EXERCISE PROMPT: What is needed is a word-for-word copy of the lines below from the one with "ligeværdigt samarbejde end den klassiske" through the one with "poules - plans", both included, with every picture left out.
----------------
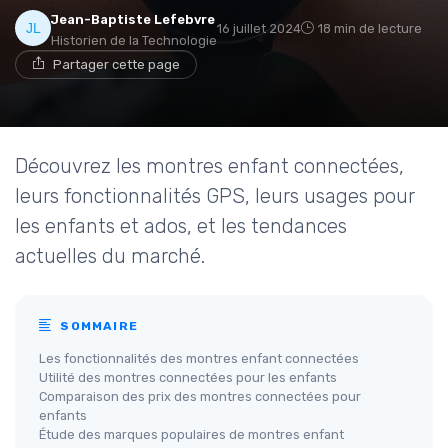
Jean-Baptiste Lefebvre
16 juillet 2024
18 min de lecture
Historien de la Technologie
Partager cette page
Découvrez les montres enfant connectées,
leurs fonctionnalités GPS, leurs usages pour
les enfants et ados, et les tendances
actuelles du marché.
SOMMAIRE
Les fonctionnalités des montres enfant connectées
Utilité des montres connectées pour les enfants
Comparaison des prix des montres connectées pour
enfants
Étude des marques populaires de montres enfant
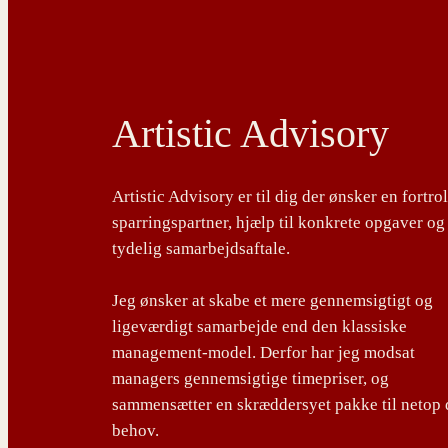
Artistic Advisory
Artistic Advisory er til dig der ønsker en fortro
sparringspartner, hjælp til konkrete opgaver og
tydelig samarbejdsaftale.
Jeg ønsker at skabe et mere gennemsigtigt og
ligeværdigt samarbejde end den klassiske
management-model. Derfor har jeg modsat
managers gennemsigtige timepriser, og
sammensætter en skræddersyet pakke til netop 
behov.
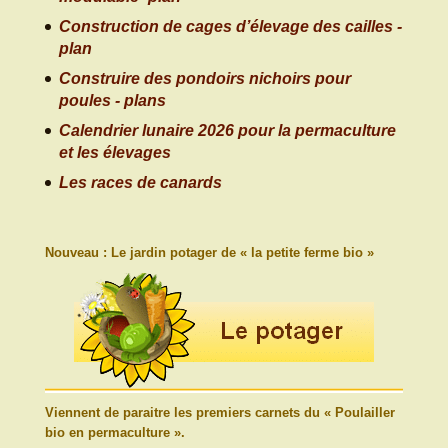
Construction de cages d’élevage des cailles -
plan
Construire des pondoirs nichoirs pour
poules - plans
Calendrier lunaire 2026 pour la permaculture
et les élevages
Les races de canards
Nouveau : Le jardin potager de « la petite ferme bio »
Viennent de paraitre les premiers carnets du « Poulailler
bio en permaculture ».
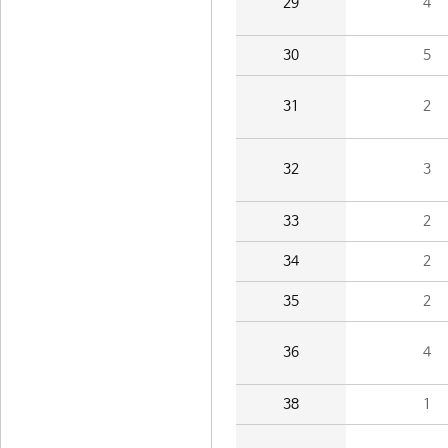
29
4
30
5
31
2
32
3
33
2
34
2
35
2
36
4
38
1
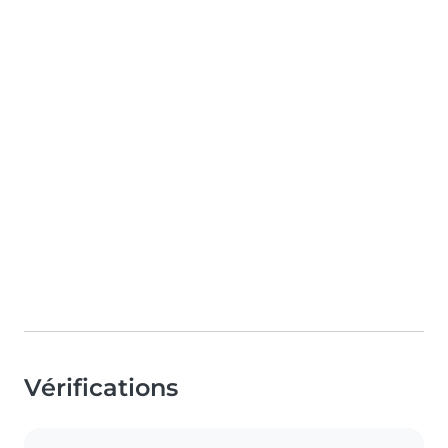
Vérifications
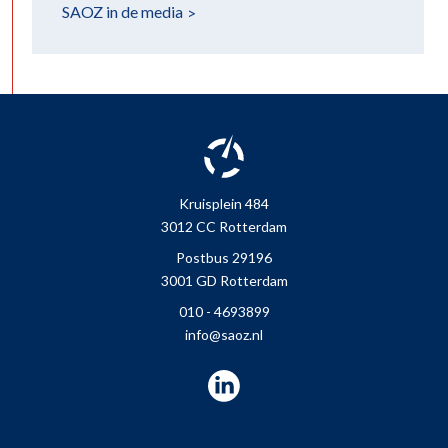
SAOZ in de
media
Kruisplein 484
3012 CC Rotterdam
Postbus 29196
3001 GD Rotterdam
010 - 4693899
info@saoz.nl
LinkedIn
----------------
RESULT FOR THIS EXERCISE:
ligeværdigt samarbejde end den klassiske
management-model. Derfor har jeg modsat
managers gennemsigtige timepriser, og
sammensætter en skræddersyet pakke til netop 
behov.
Construction de cages d’élevage des cailles -
plan
Construire des pondoirs nichoirs pour
poules - plans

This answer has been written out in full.